Esta anécdota es real. Ya forma parte de la vida de mi familia, de mi memoria. Y la he traído a colación para explicar algo muy importante, que a menudo se pasa por alto. Hoy el mundo se divide entre quienes juegan a videojuegos y quienes no. No es un chiste, ni una exageración. Mirad a vuestro alrededor. Y fijaos que en la brecha entre digitalizados y no digitalizados hay una constante: quienes no lo están, o lo están a medias, no han probado en su vida uno de estos juegos. Los cincuenta funcionan como una barrera, hay personas de esa edad hacia arriba que usan la tecnología porque no les queda más remedio. La app del banco ya es mucho: un videojuego les abrumaría. En cambio, si tomamos la línea de edad en sentido opuesto, hasta la generación Alfa, encontramos desde cincuentones con consolas retro hasta niños que jamás usan la televisión si no es para conectar la consola. Varias generaciones individuos que si no han usado los videojuegos, los usaron, o los usan habitualmente. Incluso son susceptibles de reengancharse al cabo del tiempo, como, ¡ejem!, yo.
Esta división en dos partes parece no tener importancia, pero definirá cultural y socialmente al siglo XXI.
Mirad, por favor, a vuestra tele, y lo comprenderéis del todo. Seguro que todavía tenéis una. Fue un aparato ante el que uno debía sentarse sin participar. Socializó y culturizó al siglo XX, abrió a varias generaciones el cine, las actuaciones musicales, la moda, la naturaleza, los viajes, los programas infantiles, y los dibujos animados. Puso en fin las bases de esa cultura de la cual los videojuegos son una derivada más.

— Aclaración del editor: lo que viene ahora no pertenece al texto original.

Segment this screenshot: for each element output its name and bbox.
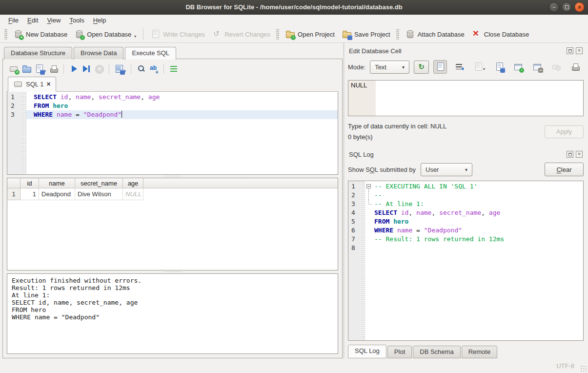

Y ahora cerrad los ojos. Para imaginar que dentro de nada serán hombres y mujeres adultos esas dos generaciones, Z y Alfa, de niños que crecieron y socializaron delante de una consola, no de una televisión. Seguro que ahora os es más fácil comprender la importancia de los videojuegos, y de todo lo que os han contado sobre ellos en los artículos de Bifurcaciones 10.